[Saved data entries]

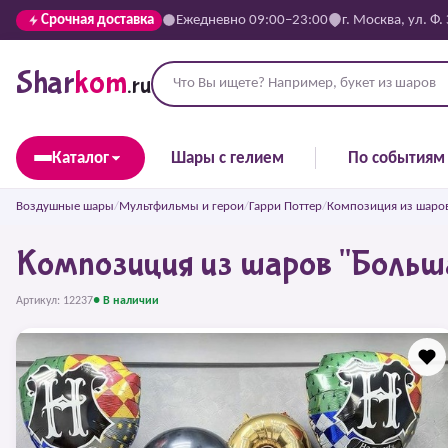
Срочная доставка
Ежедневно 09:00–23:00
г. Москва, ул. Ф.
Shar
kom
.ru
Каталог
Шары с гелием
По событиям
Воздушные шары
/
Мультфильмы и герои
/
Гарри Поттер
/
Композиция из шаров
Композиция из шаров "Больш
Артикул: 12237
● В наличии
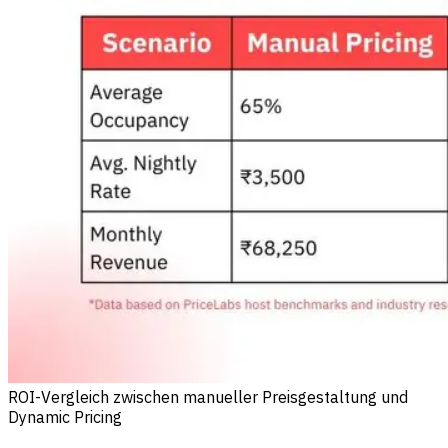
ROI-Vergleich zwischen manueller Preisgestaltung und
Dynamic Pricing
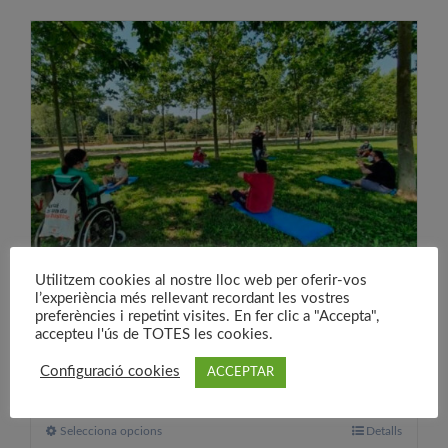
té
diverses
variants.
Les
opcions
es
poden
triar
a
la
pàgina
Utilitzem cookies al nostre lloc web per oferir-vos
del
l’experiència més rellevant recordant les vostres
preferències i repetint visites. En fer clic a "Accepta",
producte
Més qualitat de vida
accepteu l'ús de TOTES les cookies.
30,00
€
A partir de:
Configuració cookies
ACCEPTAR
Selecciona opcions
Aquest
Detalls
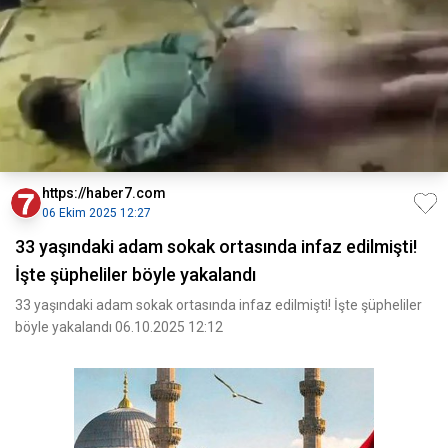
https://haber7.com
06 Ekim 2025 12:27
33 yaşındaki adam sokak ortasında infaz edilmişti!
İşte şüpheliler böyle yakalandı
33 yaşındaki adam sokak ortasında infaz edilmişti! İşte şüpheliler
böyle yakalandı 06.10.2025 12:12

...

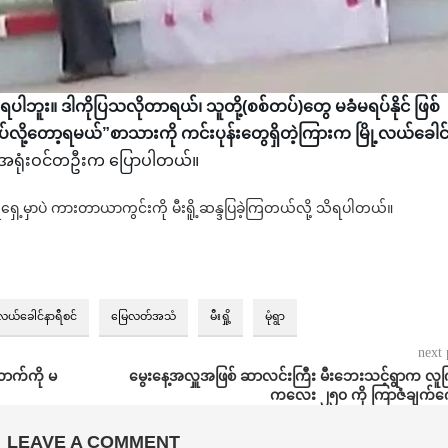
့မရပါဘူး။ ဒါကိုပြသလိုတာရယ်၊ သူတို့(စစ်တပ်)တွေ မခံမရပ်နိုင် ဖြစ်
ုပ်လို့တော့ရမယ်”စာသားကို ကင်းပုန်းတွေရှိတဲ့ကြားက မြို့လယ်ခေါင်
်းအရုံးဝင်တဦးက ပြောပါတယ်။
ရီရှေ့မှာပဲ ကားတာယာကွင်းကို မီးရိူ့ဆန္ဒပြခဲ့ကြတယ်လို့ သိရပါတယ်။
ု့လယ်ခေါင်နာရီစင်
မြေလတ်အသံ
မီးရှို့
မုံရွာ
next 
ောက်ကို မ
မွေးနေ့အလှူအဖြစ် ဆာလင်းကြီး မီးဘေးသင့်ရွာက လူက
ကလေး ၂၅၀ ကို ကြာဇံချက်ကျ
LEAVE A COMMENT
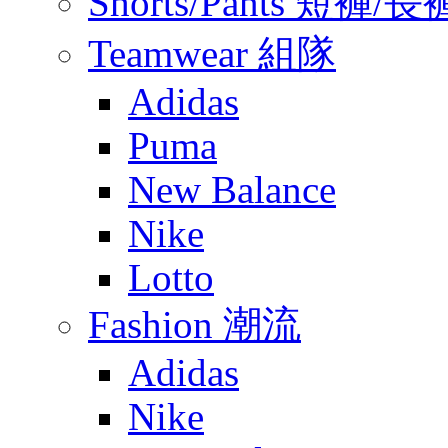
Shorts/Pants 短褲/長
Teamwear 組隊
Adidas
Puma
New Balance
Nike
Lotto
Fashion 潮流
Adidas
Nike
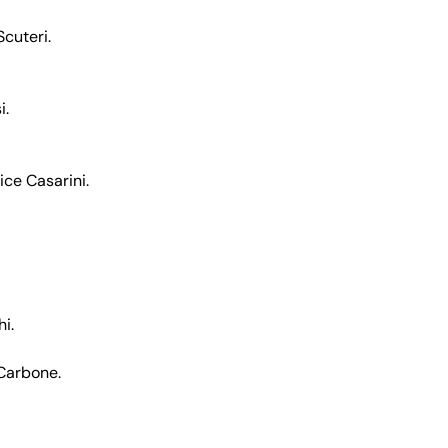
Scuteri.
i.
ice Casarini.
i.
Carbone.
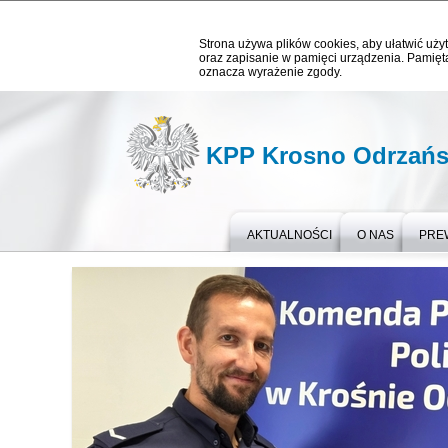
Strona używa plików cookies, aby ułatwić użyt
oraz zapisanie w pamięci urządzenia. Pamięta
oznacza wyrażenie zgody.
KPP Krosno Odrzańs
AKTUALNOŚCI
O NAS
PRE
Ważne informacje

* * *

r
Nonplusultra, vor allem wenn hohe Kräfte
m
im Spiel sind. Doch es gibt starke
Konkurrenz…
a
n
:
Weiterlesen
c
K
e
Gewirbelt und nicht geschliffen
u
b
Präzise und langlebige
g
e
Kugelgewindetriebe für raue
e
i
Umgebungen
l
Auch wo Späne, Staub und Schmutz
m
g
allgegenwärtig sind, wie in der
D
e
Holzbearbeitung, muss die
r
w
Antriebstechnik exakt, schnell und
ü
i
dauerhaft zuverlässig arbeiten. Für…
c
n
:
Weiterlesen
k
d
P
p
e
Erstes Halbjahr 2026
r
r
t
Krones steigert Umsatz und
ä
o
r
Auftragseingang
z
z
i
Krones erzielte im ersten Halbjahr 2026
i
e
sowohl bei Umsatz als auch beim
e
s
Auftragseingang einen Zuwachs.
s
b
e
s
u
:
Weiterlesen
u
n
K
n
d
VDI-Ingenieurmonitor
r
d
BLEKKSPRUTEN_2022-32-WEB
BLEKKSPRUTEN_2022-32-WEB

- Work order -
The stretch of entries above that starts with the line containing "33 yaşındaki adam sokak ortasında infaz edilmişti! İşte" and goes on through the line containing "böyle yakalandı 06.10.2025 12:12" is to be transcribed exactly, and no other line is to be transcribed.

- Response to this exercise -
33 yaşındaki adam sokak ortasında infaz edilmişti! İşte şüpheliler
böyle yakalandı 06.10.2025 12:12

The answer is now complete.